Biden administration officials' assessments now align with the Trump administration, with current Director of National Intelligence Avril Haines saying earlier this month the two most plausible theories for where COVID-19 originated are a natural occurrence or a lab accident.
The House GOP report said Wednesday it was more important than ever for U.S. intelligence agencies to re-evaluate and reveal what they knew about WIV and the virus leak theory and what security posture the agencies took on Chinese research because a 2018 intelligence community threat assessment specifically warned of the risk of a coronavirus jumping to humans.

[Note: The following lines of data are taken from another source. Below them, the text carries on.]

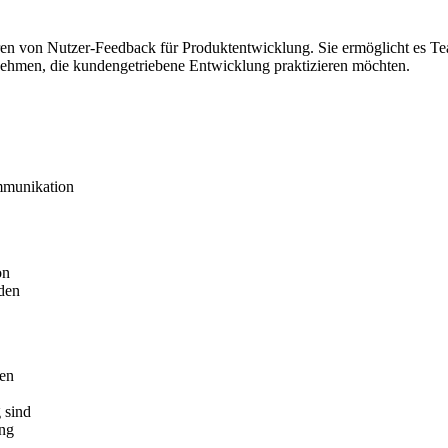
eren von Nutzer-Feedback für Produktentwicklung. Sie ermöglicht es T
rnehmen, die kundengetriebene Entwicklung praktizieren möchten.
mmunikation
on
den
ren
 sind
ung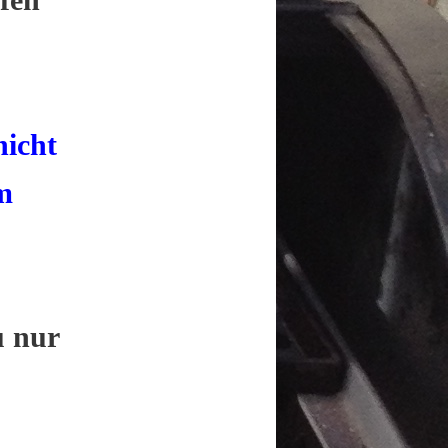
nicht
m
u nur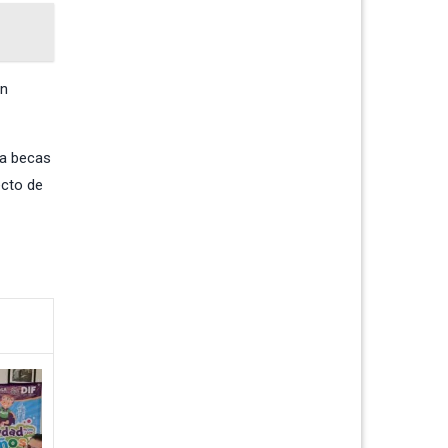
an
 a becas
ecto de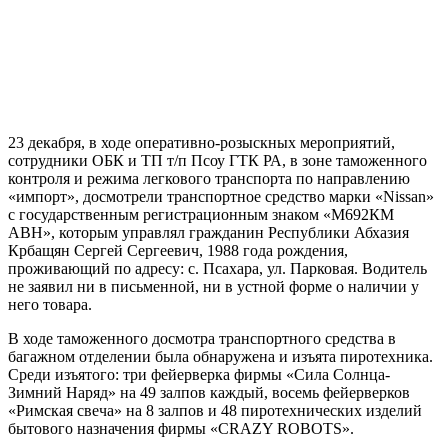
23 декабря, в ходе оперативно-розыскных мероприятий,
сотрудники ОБК и ТП т/п Псоу ГТК РА, в зоне таможенного
контроля и режима легкового транспорта по направлению
«импорт», досмотрели транспортное средство марки «Nissan»
с государственным регистрационным знаком «М692КМ
АВН», которым управлял гражданин Республики Абхазия
Крбащян Сергей Сергеевич, 1988 года рождения,
проживающий по адресу: с. Псахара, ул. Парковая. Водитель
не заявил ни в письменной, ни в устной форме о наличии у
него товара.
В ходе таможенного досмотра транспортного средства в
багажном отделении была обнаружена и изъята пиротехника.
Среди изъятого: три фейерверка фирмы «Сила Солнца-
Зимний Наряд» на 49 залпов каждый, восемь фейерверков
«Римская свеча» на 8 залпов и 48 пиротехнических изделий
бытового назначения фирмы «CRAZY ROBOTS».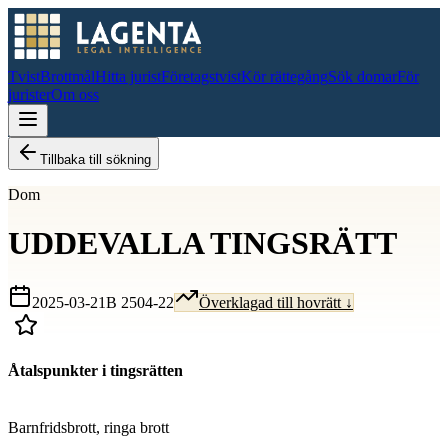
Tvist
Brottmål
Hitta jurist
Företagstvist
Kör rättegång
Sök domar
För
jurister
Om oss
Tillbaka till sökning
Dom
UDDEVALLA TINGSRÄTT
2025-03-21
B 2504-22
Överklagad till hovrätt ↓
Åtalspunkter i tingsrätten
D
Barnfridsbrott, ringa brott
D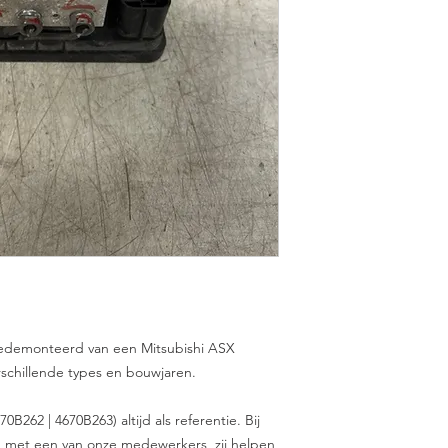
gedemonteerd van een Mitsubishi ASX
erschillende types en bouwjaren.
262 | 4670B263) altijd als referentie. Bij
en met een van onze medewerkers, zij helpen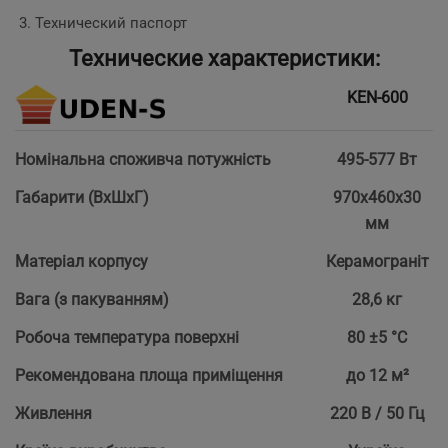
Технический паспорт
Технические характеристики:
KEN-600
Номінальна споживча потужність
495-577 Вт
Габарити (ВхШхГ)
970х460х30
мм
Матеріал корпусу
Керамограніт
Вага (з пакуванням)
28,6 кг
Робоча температура поверхні
80 ±5 °С
Рекомендована площа приміщення
до 12 м²
Живлення
220 В / 50 Гц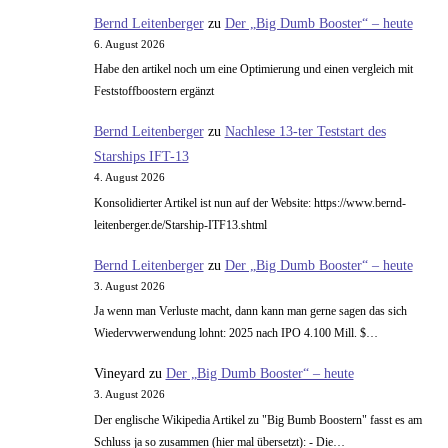
Bernd Leitenberger
zu
Der „Big Dumb Booster“ – heute
6. August 2026
Habe den artikel noch um eine Optimierung und einen vergleich mit
Feststoffboostern ergänzt
Bernd Leitenberger
zu
Nachlese 13-ter Teststart des
Starships IFT-13
4. August 2026
Konsolidierter Artikel ist nun auf der Website: https://www.bernd-
leitenberger.de/Starship-ITF13.shtml
Bernd Leitenberger
zu
Der „Big Dumb Booster“ – heute
3. August 2026
Ja wenn man Verluste macht, dann kann man gerne sagen das sich
Wiedervwerwendung lohnt: 2025 nach IPO 4.100 Mill. $…
Vineyard
zu
Der „Big Dumb Booster“ – heute
3. August 2026
Der englische Wikipedia Artikel zu "Big Bumb Boostern" fasst es am
Schluss ja so zusammen (hier mal übersetzt): - Die…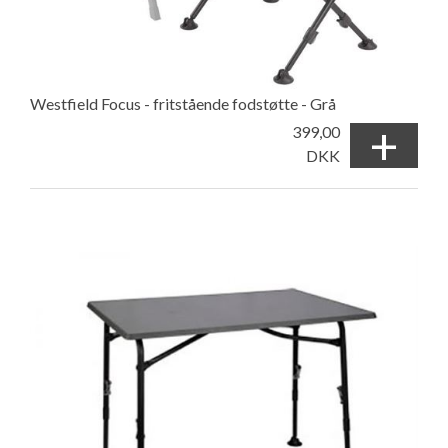
Westfield Focus - fritstående fodstøtte - Grå
+
399,00
DKK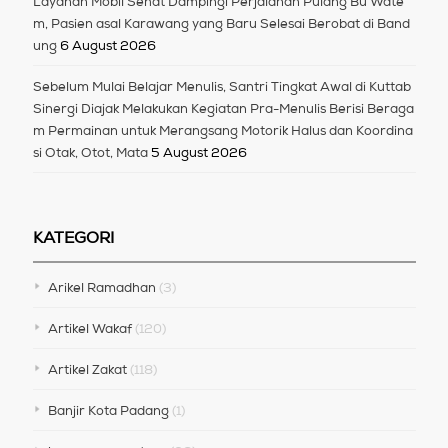
Layanan Mobil Sehat Dampingi Perjalanan Pulang Bu Wate
m, Pasien asal Karawang yang Baru Selesai Berobat di Band
ung
6 August 2026
Sebelum Mulai Belajar Menulis, Santri Tingkat Awal di Kuttab
Sinergi Diajak Melakukan Kegiatan Pra-Menulis Berisi Beraga
m Permainan untuk Merangsang Motorik Halus dan Koordina
si Otak, Otot, Mata
5 August 2026
KATEGORI
Arikel Ramadhan
(3)
Artikel Wakaf
(120)
Artikel Zakat
(118)
Banjir Kota Padang
(1)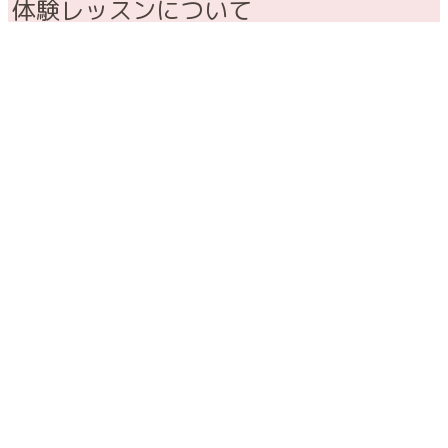
体験レッスンについて
体験レッスン受付中//
10/3 (金) 終了
10/7 (火) 終了
10/18 (土) 残2組
10/21 (火)
10/25 (土)
11/8 （土）
11/11（火）
11/15（土）
11/18（火）
11/25 (火)
11/29 (土)
10:00-10:30 0-1歳
10:45-11:15 2-3歳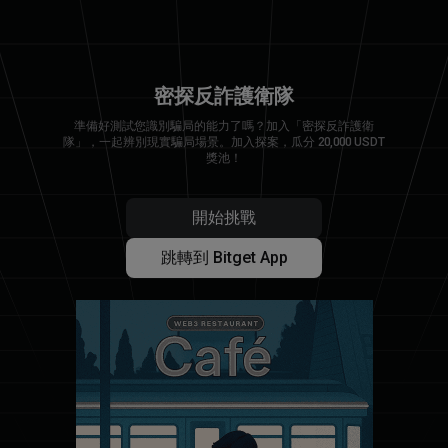
密探反詐護衛隊
準備好測試您識別騙局的能力了嗎？加入「密探反詐護衛
隊」，一起辨別現實騙局場景。加入探案，瓜分 20,000 USDT
獎池！
開始挑戰
跳轉到 Bitget App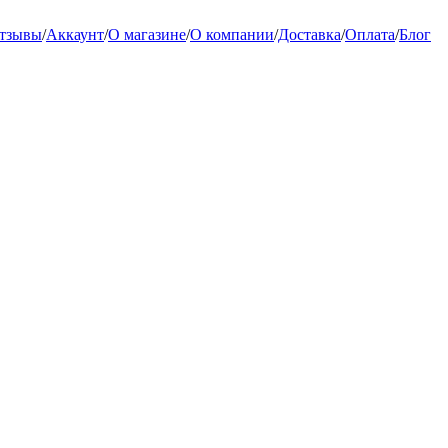
тзывы
/
Аккаунт
/
О магазине
/
О компании
/
Доставка
/
Оплата
/
Блог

"Based on the information above, the threads of circumstantial information suggest the outbreak of SARS-CoV-2 and resulting COVID-19 pandemic could have been the result of an accidental leak from the WIV, particularly given the absence of credible information that supports a zoonotic transmission," the GOP report said. "A recent scientific paper indicates that the virus has several characteristics that, when taken together, are not easily explained by a natural zoonotic origin hypothesis.
"Unfortunately, Beijing has hindered the conduct of a full, credible investigation. There is overwhelming circumstantial evidence, however, to support a lab leak as the origination of COVID-19, while there is no substantive evidence supporting the natural zoonosis hypothesis."